Source records Start Marker

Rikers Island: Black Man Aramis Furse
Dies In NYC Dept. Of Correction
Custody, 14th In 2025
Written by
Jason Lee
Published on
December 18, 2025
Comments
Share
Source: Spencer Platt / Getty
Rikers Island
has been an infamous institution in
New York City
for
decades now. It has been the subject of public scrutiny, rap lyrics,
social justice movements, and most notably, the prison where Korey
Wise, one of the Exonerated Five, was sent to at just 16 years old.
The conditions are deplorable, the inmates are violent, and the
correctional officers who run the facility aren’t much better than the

Source records End Marker
Source records Start Marker

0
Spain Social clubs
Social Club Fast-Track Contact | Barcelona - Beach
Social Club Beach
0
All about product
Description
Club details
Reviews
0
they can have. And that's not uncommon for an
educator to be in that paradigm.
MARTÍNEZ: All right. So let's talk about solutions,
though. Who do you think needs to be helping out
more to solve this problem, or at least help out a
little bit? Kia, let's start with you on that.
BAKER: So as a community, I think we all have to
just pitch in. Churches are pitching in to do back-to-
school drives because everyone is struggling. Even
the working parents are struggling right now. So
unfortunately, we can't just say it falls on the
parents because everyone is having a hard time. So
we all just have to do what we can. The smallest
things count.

Source records End Marker

Work to be completed: Return every line in the records that includes the string "parents".

Result of this task:
the working parents are struggling right now. So
parents because everyone is having a hard time. So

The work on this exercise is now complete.